Doing the Retirement Math
Once you’ve determined your predicted spending and regular income, the next step is to calculate how much additional money you’ll need to withdraw from your retirement savings and other assets.
This calculation is illustrated below based on the following assumptions:
- This individual intends to retire in five years.
- 75% of their pre-retirement income will be allocated to their annual retirement expenses.
- They anticipate twenty years of retirement.
- Their present annual income is $250,000, and they may anticipate a 5% annual wage increase.
- Their projected annual Social Security income is $24,528.
- Their present retirement savings balance is $1.5 million, and they anticipate an annual growth rate of 8%.
Even though our hypothetical pre-retiree has a higher-than-average salary and retirement savings, the computation indicates that they are on track to replace just around 64% of their pre-retirement income, which is significantly less than the 75% replacement rate they had hoped to achieve. In order to retire in five years, they will be required to make certain adjustments.
Your specific facts and circumstances may likely result in different outcomes. For example, do you have more or less cash on hand? Will you receive more or less Social Security benefits? Will your revenue from additional sources increase or decrease? Is the duration of your anticipated retirement greater or shorter than you anticipated? All of these variables may affect the bottom line.
Are You on the Right Path?
If your retirement-needs analysis reveals that you are on track, then congratulations! You should continue to add the recommended amounts, or more if possible, to your savings and rebalance your portfolio as needed so that it is appropriate for your retirement horizon.

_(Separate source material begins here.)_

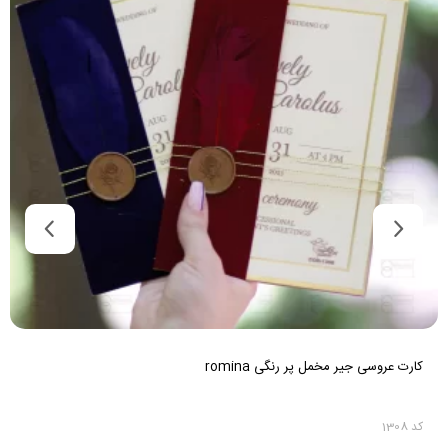
کارت عروسی کالکی گل سبز و نخ و مهر
کد 1284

If your needs analysis reveals that you are not financially prepared for retirement in five years, consider the following:
Could you modify your retirement lifestyle to dramatically cut your annual expenses?
Would you be able to increase your retirement account contributions sufficiently over the next five years to generate a sufficient retirement income?
In retirement, are you able to work part-time and generate additional income?
If there is little you can do to reduce your expenses or increase your income, delaying retirement for a few years maybe your best option. The longer you work, the more time you will have to save money and the fewer years you will need to rely on your retirement savings.